Pelaksanaan pangkasan hanya dibenarkan pada areal dengan kemiringan 0 s/d 30%, jika kemiringan lebih dari 30% dilaksanakan dengan cara urut atau dipertahankan uintuk perlindungan hutan.
2.8.4.2. Cara Urutan
Cara urutan adalah pemungutan daun kayu putih dengan meninggalkan kuncup atau daun muda dengan cara diplurut dari ujung ke pangkal ranting. Tanaman dapat diurut setelah umur empat tahun.
1. Waktu Urutan
Urutan bisa dilaksanakan setiap saat, tidak tergantung musim
Jeda waktu antara urutan pertama dan selanjutnya tiap dua tahun sekali, sehingga ada waktu satu tahun untuk istirahat guna pembentukan daun yang memenuhi syarat untuk diurut.
2. Teknis Urutan
Daun yang sudah tua diurut, dimulai dari ujung ranting, disisakan daun muda lebih kurang seperempat bagian diurut sampai pangkal ranting. Ranting yang diurut tidak boleh rusak atau patah.
2.8.4.3. Cara Rimbas
Cara rimbas adalah pemungutan daun dengan mengikutsertakan ranting sampai kuncup daun dengan cara memotong cabang atau ranting yang berdiameter maksimal 1 cm. Cara rimbas merupakan kelanjutan dari cara pangkasan . Setelah dua tahun dari pelaksanaan pangkasan, pohon telah bertunas membentuk cabang dan ranting daun, maka pemungutan dapat dilakukan dengan cara rimbas.
1. Waktu Rimbas
Rimbas dapat dilakukan setiap waktu tidak tergantung musim.
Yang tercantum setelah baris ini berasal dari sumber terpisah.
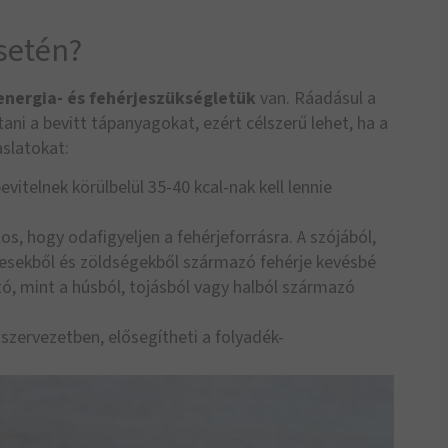
esetén?
energia- és fehérjeszükségletük
van. Ráadásul a
ni a bevitt tápanyagokat, ezért célszerű lehet, ha a
aslatokat:
bevitelnek körülbelül 35-40 kcal-nak kell lennie
tos, hogy odafigyeljen a fehérjeforrásra. A szójából,
lyesekből és zöldségekből származó fehérje kevésbé
ató, mint a húsból, tojásból vagy halból származó
 szervezetben, elősegítheti a folyadék-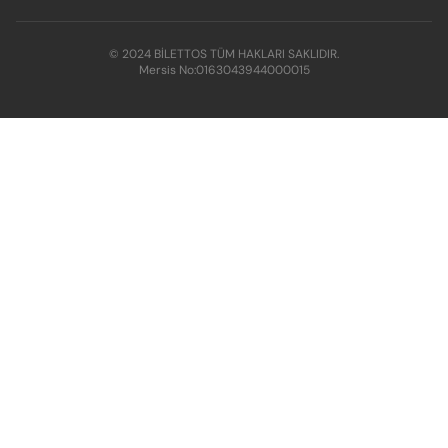
© 2024 BİLETTOS TÜM HAKLARI SAKLIDIR.
Mersis No:
0163043944000015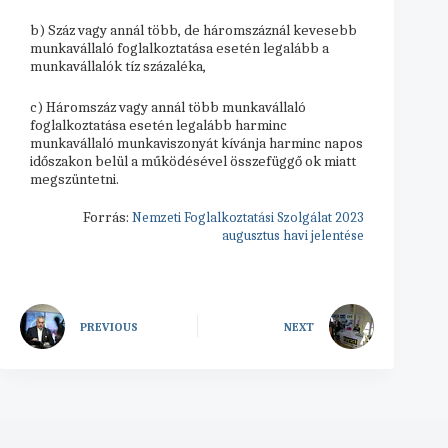
b) Száz vagy annál több, de háromszáznál kevesebb
munkavállaló foglalkoztatása esetén legalább a
munkavállalók tíz százaléka,
c) Háromszáz vagy annál több munkavállaló
foglalkoztatása esetén legalább harminc
munkavállaló munkaviszonyát kívánja harminc napos
időszakon belül a működésével összefüggő ok miatt
megszüntetni.
Forrás:
Nemzeti Foglalkoztatási Szolgálat 2023
augusztus havi jelentése
PREVIOUS
NEXT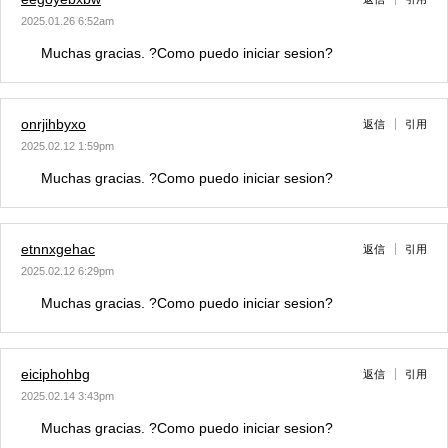
2025.01.26 6:52am
Muchas gracias. ?Como puedo iniciar sesion?
onrjihbyxo
返信
引用
2025.02.12 1:59pm
Muchas gracias. ?Como puedo iniciar sesion?
etnnxgehac
返信
引用
2025.02.12 6:29pm
Muchas gracias. ?Como puedo iniciar sesion?
eiciphohbg
返信
引用
2025.02.14 3:43pm
Muchas gracias. ?Como puedo iniciar sesion?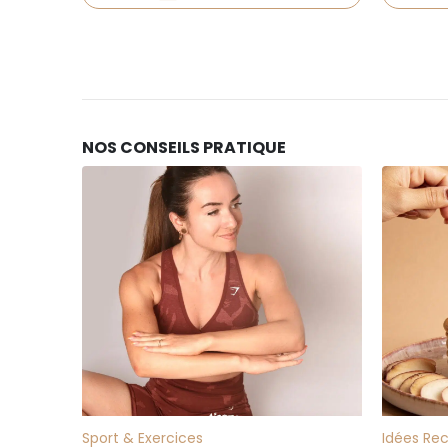
NOS CONSEILS PRATIQUE
10
10
FÉV
FÉV
Sport & Exercices
Idées Re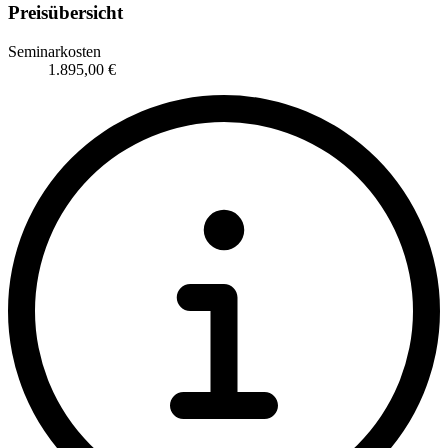
Preisübersicht
Seminarkosten
1.895,00 €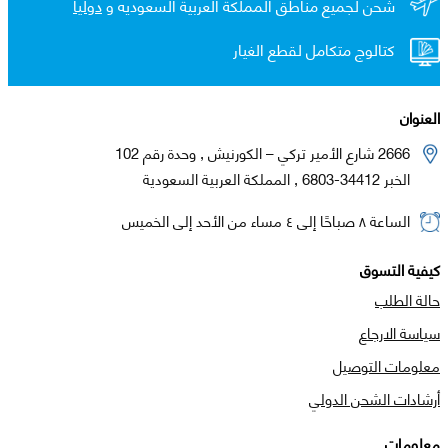
شحن لجميع مناطق المملكة العربية السعوديه و
دولياً
كتالوج متكامل لقطع الغيار
العنوان
2666 شارع الأمير تركي – الكورنيش , وحدة رقم 102
الخبر 34412-6803 , المملكة العربية السعودية
الساعة ٨ صباحًا إلى ٤ مساء من الأحد إلى الخميس
كيفية التسوق
حالة الطلب
سياسة الارجاع
معلومات التوصيل
أرشادات الشحن الدولي
معلومات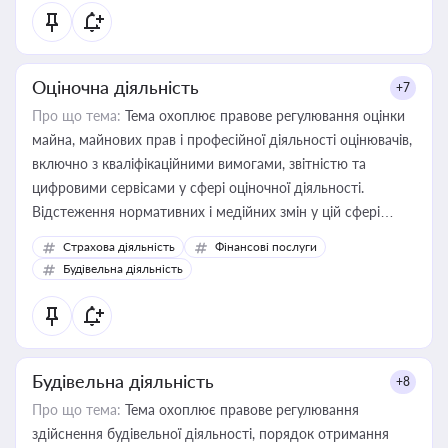
Оціночна діяльність
+7
Про що тема:
Тема охоплює правове регулювання оцінки
майна, майнових прав і професійної діяльності оцінювачів,
включно з кваліфікаційними вимогами, звітністю та
цифровими сервісами у сфері оціночної діяльності.
Відстеження нормативних і медійних змін у цій сфері
корисне для власника бізнесу, керівника, юриста або
Страхова діяльність
Фінансові послуги
бухгалтера під час оподаткування, приватизації, оренди
Будівельна діяльність
державного майна, корпоративних угод і перевірки
статусу суб'єктів оціночної діяльності
Будівельна діяльність
+8
Про що тема:
Тема охоплює правове регулювання
здійснення будівельної діяльності, порядок отримання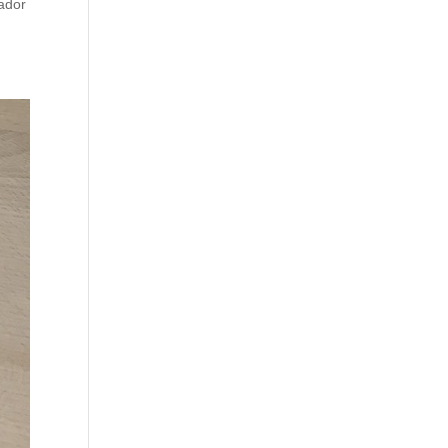
rador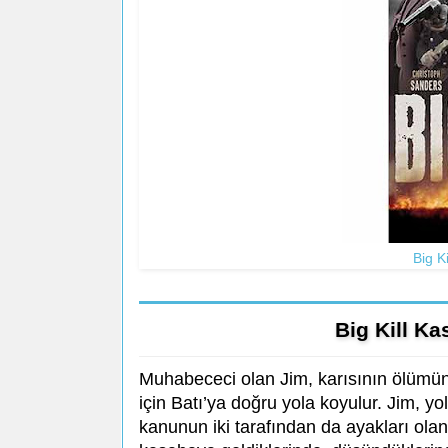
Big K
Big Kill K
Muhabececi olan Jim, karısının ölümü
için Batı’ya doğru yola koyulur. Jim, yo
kanunun iki tarafından da ayakları olan i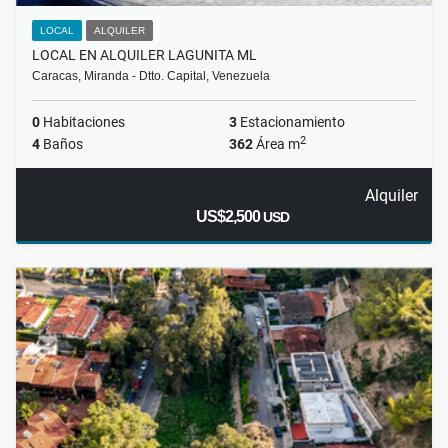
LOCAL
ALQUILER
LOCAL EN ALQUILER LAGUNITA ML
Caracas, Miranda - Dtto. Capital, Venezuela
0
Habitaciones
3
Estacionamiento
2
4
Baños
362
Área m
Alquiler
US$2,500
USD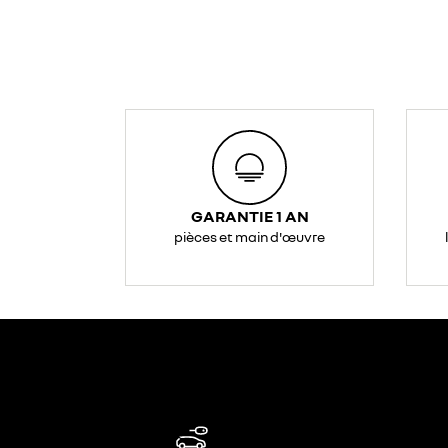
GARANTIE 1 AN
pièces et main d'œuvre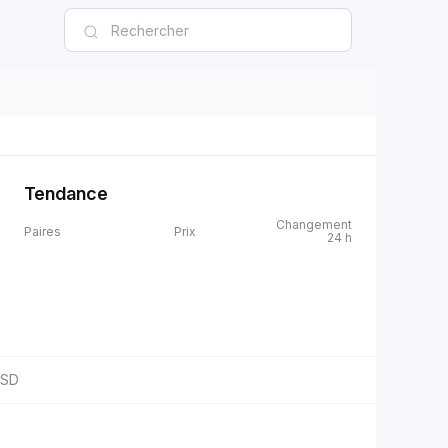
Tendance
Changement
Paires
Prix
24 h
SD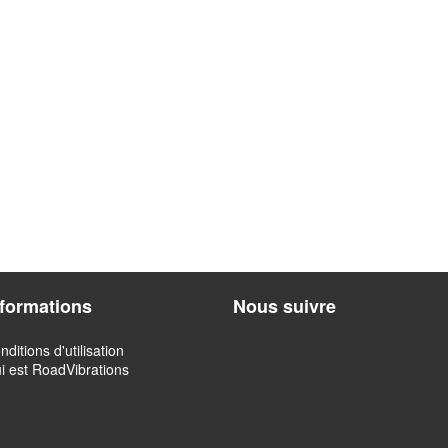
nformations
Nous suivre
nditions d'utilisation
i est RoadVibrations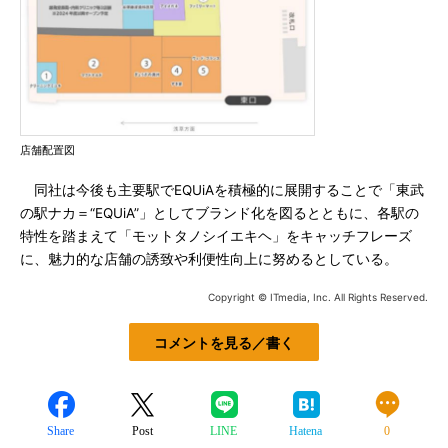
店舗配置図
同社は今後も主要駅でEQUiAを積極的に展開することで「東武
の駅ナカ＝“EQUiA”」としてブランド化を図るとともに、各駅の
特性を踏まえて「モットタノシイエキヘ」をキャッチフレーズ
に、魅力的な店舗の誘致や利便性向上に努めるとしている。
Copyright © ITmedia, Inc. All Rights Reserved.
コメントを見る／書く
Share
Post
LINE
Hatena
0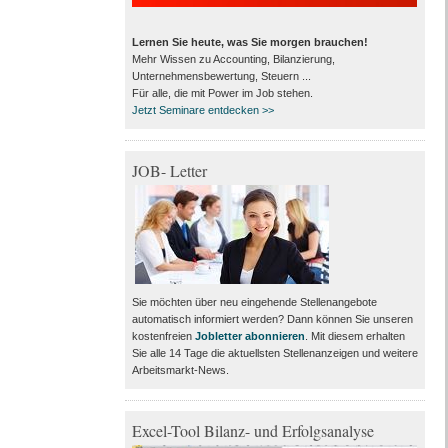
Lernen Sie heute, was Sie morgen brauchen!
Mehr Wissen zu Accounting, Bilanzierung,
Unternehmensbewertung, Steuern ...
Für alle, die mit Power im Job stehen.
Jetzt Seminare entdecken >>
JOB- Letter
Sie möchten über neu eingehende Stellenangebote
automatisch informiert werden? Dann können Sie unseren
kostenfreien
Jobletter abonnieren
. Mit diesem erhalten
Sie alle 14 Tage die aktuellsten Stellenanzeigen und weitere
Arbeitsmarkt-News.
Excel-Tool Bilanz- und Erfolgsanalyse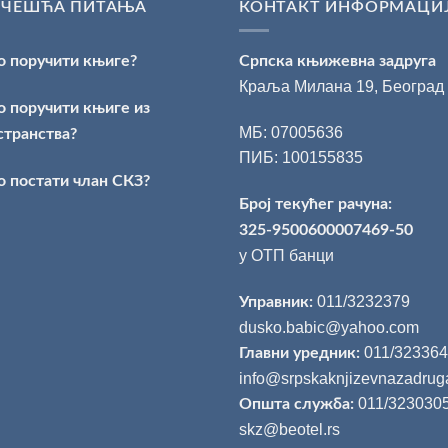
ЈЧЕШЋА ПИТАЊА
КОНТАКТ ИНФОРМАЦИ
о поручити књиге?
Српска књижевна задруга
Краља Милана 19, Београд
о поручити књиге из
МБ: 07005636
странства?
ПИБ: 100155835
о постати члан СКЗ?
Број текућег рачуна:
325-9500600007469-50
у ОТП банци
011/3232379
Управник:
dusko.babic@yahoo.com
011/32336
Главни уредник:
info@srpskaknjizevnazadrug
011/323030
Општа служба:
skz@beotel.rs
Cara rimbas bisa dilaksanakan setiap tahun sekali, karena setelah dirimbas tanaman kayu putih cepat bertunas terutama pada tanah yang subur. Namun untuk tanah yang kurang subur sebaliknya dilakukan setiap dua tahun sekali seperti pada cara urut.
2. Teknis Rimbas
Besar ranting yang dipotong berdiameter 0,5 s/d 1,0 cm, dengan alat parang yang tajam. Ranting dan daun tersebut digunakan sebagai bahan baku pembuatan minyak di pabrik.
Untuk rimbas berikutnya cabang atau ranting yang dipotong adalah 3 s/d 5 cm di atas pemotongan sebelumnya.
Bagian pangkal cabang atau ranting tidak boleh rusak, agar tunas tumbuh kembali dengan baik.
3. Keuntungan-keuntungan Cara Rimbas
Cara rimbas dapat dilakukan setahun sekali, sehingga produksi daunnya lebih tinggi dari cara urut yang hanya biasa dilakukan dua tahun sekali. Hasil percobaan penyulinagn daun kayu putih yang berasal dari cara
rimbas remdemen lebih tinggi dibanding cara urut.
Cara rimbas lebih praktis dan cepat dibanding cara urut dalam pemangkasan daun.